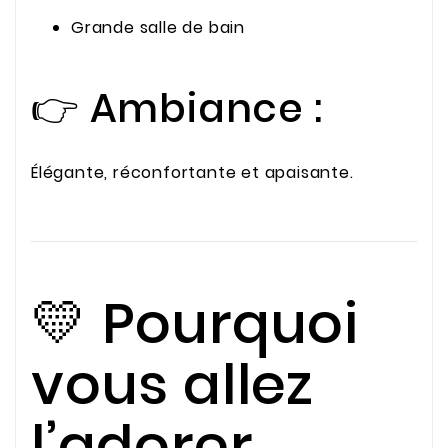
Grande salle de bain
👉 Ambiance :
Élégante, réconfortante et apaisante.
💛 Pourquoi
vous allez
l’adorer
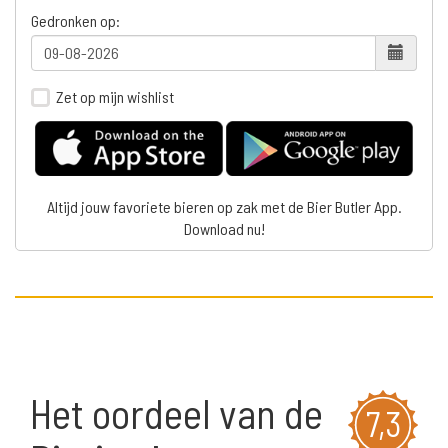
Gedronken op:
Zet op mijn wishlist
Altijd jouw favoriete bieren op zak met de Bier Butler App.
Download nu!
Het oordeel van de
7,3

________

** Task brief **
Give back every record above exactly as written, skipping each picture.

** Answer for this exercise **
Grande salle de bain
👉 Ambiance :
Élégante, réconfortante et apaisante.
💛 Pourquoi
vous allez
l’adorer
Gedronken op:
Zet op mijn wishlist
Altijd jouw favoriete bieren op zak met de Bier Butler App.
Download nu!
Het oordeel van de
7,3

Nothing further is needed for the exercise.